GIVEN MATERIAL —
=== Section Start ===

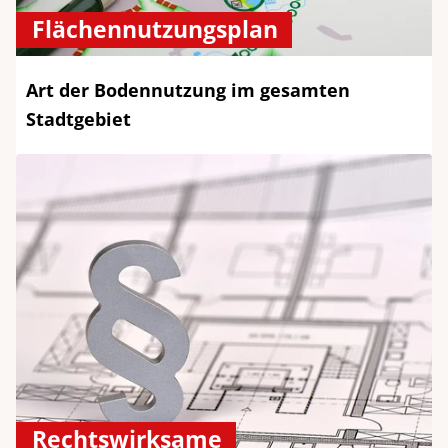
Flächennutzungsplan
Art der Bodennutzung im gesamten
Stadtgebiet
Rechtswirksame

=== Section End ===

EXERCISE INSTRUCTIONS —
Give back the data exactly. Skip any images.

ANSWER —
Flächennutzungsplan
Art der Bodennutzung im gesamten
Stadtgebiet
Rechtswirksame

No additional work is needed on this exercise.